YOUR TASK:
All of the records must come back exactly as they were given.

◆ ◆ ◆ ◆ ◆

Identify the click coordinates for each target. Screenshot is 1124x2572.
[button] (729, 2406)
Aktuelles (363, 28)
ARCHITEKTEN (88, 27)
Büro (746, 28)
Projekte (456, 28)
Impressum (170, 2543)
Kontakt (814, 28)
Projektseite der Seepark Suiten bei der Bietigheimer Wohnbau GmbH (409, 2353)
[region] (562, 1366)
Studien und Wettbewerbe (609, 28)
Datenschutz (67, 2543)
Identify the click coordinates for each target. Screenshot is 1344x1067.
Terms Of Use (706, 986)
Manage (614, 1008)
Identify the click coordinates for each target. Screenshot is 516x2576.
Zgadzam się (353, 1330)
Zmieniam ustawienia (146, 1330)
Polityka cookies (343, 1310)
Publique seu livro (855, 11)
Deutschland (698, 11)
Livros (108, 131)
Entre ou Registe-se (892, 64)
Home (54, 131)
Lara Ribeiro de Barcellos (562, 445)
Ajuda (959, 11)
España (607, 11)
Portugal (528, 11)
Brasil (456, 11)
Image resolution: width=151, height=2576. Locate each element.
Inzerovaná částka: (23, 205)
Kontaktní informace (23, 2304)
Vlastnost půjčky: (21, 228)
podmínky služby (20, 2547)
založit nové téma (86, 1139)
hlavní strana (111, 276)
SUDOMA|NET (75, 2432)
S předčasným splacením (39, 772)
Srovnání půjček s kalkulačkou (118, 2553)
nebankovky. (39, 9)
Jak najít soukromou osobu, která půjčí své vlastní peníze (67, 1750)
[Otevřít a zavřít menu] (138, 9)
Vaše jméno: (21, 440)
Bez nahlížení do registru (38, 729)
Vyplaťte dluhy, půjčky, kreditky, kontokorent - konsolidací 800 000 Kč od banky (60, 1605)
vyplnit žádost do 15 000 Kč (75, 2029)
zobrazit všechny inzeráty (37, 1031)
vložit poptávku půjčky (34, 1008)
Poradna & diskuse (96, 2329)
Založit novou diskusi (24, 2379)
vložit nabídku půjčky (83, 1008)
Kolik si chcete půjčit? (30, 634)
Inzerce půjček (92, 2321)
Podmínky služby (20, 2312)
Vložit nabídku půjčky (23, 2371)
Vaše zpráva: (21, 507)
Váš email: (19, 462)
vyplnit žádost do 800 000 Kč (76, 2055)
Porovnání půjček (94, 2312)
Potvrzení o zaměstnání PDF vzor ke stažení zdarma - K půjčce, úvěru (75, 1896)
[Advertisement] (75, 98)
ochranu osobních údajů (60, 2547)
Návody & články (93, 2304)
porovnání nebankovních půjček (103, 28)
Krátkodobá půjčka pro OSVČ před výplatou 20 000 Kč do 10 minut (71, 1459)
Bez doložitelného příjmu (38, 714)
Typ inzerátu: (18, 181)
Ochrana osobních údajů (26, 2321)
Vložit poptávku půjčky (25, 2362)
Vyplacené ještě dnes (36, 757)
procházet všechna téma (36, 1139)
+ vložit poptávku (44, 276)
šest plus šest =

◆ ◆ ◆ ◆ ◆

PROBLEM SOLUTION:
Identify the click coordinates for each target. Screenshot is 1124x2572.
[button] (729, 2406)
Aktuelles (363, 28)
ARCHITEKTEN (88, 27)
Büro (746, 28)
Projekte (456, 28)
Impressum (170, 2543)
Kontakt (814, 28)
Projektseite der Seepark Suiten bei der Bietigheimer Wohnbau GmbH (409, 2353)
[region] (562, 1366)
Studien und Wettbewerbe (609, 28)
Datenschutz (67, 2543)
Identify the click coordinates for each target. Screenshot is 1344x1067.
Terms Of Use (706, 986)
Manage (614, 1008)
Identify the click coordinates for each target. Screenshot is 516x2576.
Zgadzam się (353, 1330)
Zmieniam ustawienia (146, 1330)
Polityka cookies (343, 1310)
Publique seu livro (855, 11)
Deutschland (698, 11)
Livros (108, 131)
Entre ou Registe-se (892, 64)
Home (54, 131)
Lara Ribeiro de Barcellos (562, 445)
Ajuda (959, 11)
España (607, 11)
Portugal (528, 11)
Brasil (456, 11)
Image resolution: width=151, height=2576. Locate each element.
Inzerovaná částka: (23, 205)
Kontaktní informace (23, 2304)
Vlastnost půjčky: (21, 228)
podmínky služby (20, 2547)
založit nové téma (86, 1139)
hlavní strana (111, 276)
SUDOMA|NET (75, 2432)
S předčasným splacením (39, 772)
Srovnání půjček s kalkulačkou (118, 2553)
nebankovky. (39, 9)
Jak najít soukromou osobu, která půjčí své vlastní peníze (67, 1750)
[Otevřít a zavřít menu] (138, 9)
Vaše jméno: (21, 440)
Bez nahlížení do registru (38, 729)
Vyplaťte dluhy, půjčky, kreditky, kontokorent - konsolidací 800 000 Kč od banky (60, 1605)
vyplnit žádost do 15 000 Kč (75, 2029)
zobrazit všechny inzeráty (37, 1031)
vložit poptávku půjčky (34, 1008)
Poradna & diskuse (96, 2329)
Založit novou diskusi (24, 2379)
vložit nabídku půjčky (83, 1008)
Kolik si chcete půjčit? (30, 634)
Inzerce půjček (92, 2321)
Podmínky služby (20, 2312)
Vložit nabídku půjčky (23, 2371)
Vaše zpráva: (21, 507)
Váš email: (19, 462)
vyplnit žádost do 800 000 Kč (76, 2055)
Porovnání půjček (94, 2312)
Potvrzení o zaměstnání PDF vzor ke stažení zdarma - K půjčce, úvěru (75, 1896)
[Advertisement] (75, 98)
ochranu osobních údajů (60, 2547)
Návody & články (93, 2304)
porovnání nebankovních půjček (103, 28)
Krátkodobá půjčka pro OSVČ před výplatou 20 000 Kč do 10 minut (71, 1459)
Bez doložitelného příjmu (38, 714)
Typ inzerátu: (18, 181)
Ochrana osobních údajů (26, 2321)
Vložit poptávku půjčky (25, 2362)
Vyplacené ještě dnes (36, 757)
procházet všechna téma (36, 1139)
+ vložit poptávku (44, 276)
šest plus šest =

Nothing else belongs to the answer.